If the device fails the authentication or is a clientless device, it is considered a nontrusted device. This can be given less privileges, such as IP addresses from a separate DHCP pool.
Computers and networks are under constant attack. Antivirus programs are usually installed on computers to protect them. The software version and data files of these programs need to be updated continuously. The Network Admission Control (NAC) feature in Cisco IOS Software ensure that only computers with up-to-date antivirus programs and operating system updates can access the corporate network, thereby preventing (possibly) infected computers from infecting other machines on the network. This also helps to prevent vulnerable machines from getting infected by the viruses that are present in the network.

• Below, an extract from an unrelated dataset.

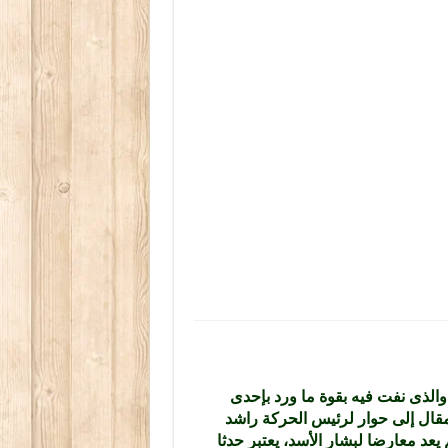
والذى نفت فيه بقوة ما ورد بإحدى
مقال إلى حوار لرئيس الحركة راشد
د معارضا لبشار الأسد، يعتبر حدثا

The router talks to the Cisco Trust Agent installed on the computer. The Cisco Trust Agent then collects important parameters about the computer (for example, OS type, OS version, antivirus version, or antivirus data files version) and passes it on to the router. The router forwards this information to a RADIUS server, which validates the data. This process is called posture validation. Depending on the outcome of the validation, the machine can be given complete access, limited access, or no access.
A RADIUS server is required for different components of the Cisco ECT solution, namely NAC, 802.1x, Authentication Proxy (AuthProxy), and PKI-AAA authentication of routers. NAC and 802.1x have been discussed in the preceding section.
The AuthProxy feature is used for end-user authentication. The user is allowed access to the corporate site only if valid credentials are provided. The credentials need to be verified by a RADIUS server. Upon verification of the credentials, appropriate permit access control entries (ACEs) are downloaded and applied on the remote spoke, giving the user the appropriate level of access. PKI-AAA authentication can be used for device authentication to check the validity of ECT routers as part of secure session setup.
Cisco IOS IP Mobility technology can be integrated into the Cisco ECT solution framework to enable users to roam between networks while enjoying secure connectivity to the corporate intranet without service interruption.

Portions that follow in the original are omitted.